DATA FOR THIS EXERCISE:
----
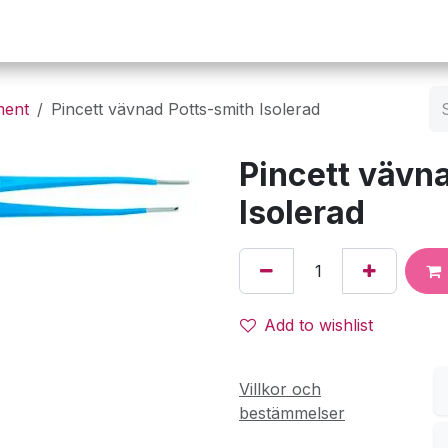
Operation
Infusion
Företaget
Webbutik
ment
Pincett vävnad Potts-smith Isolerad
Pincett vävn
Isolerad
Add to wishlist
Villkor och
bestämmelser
----
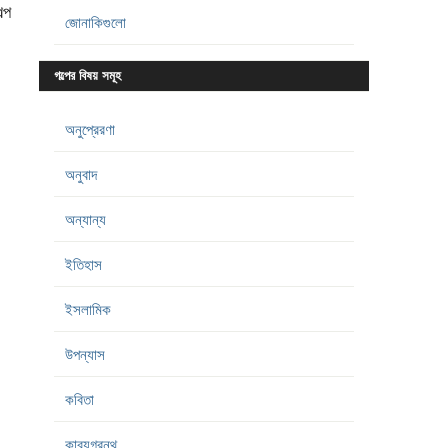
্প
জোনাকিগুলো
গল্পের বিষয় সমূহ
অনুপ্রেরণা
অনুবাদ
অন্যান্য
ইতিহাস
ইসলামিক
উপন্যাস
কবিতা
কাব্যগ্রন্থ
----
Once you have located every line with the word "Pincett" in the material above, list those lines.

RESPONSE TO THE TASK:
Pincett vävnad Potts-smith Isolerad
Pincett vävn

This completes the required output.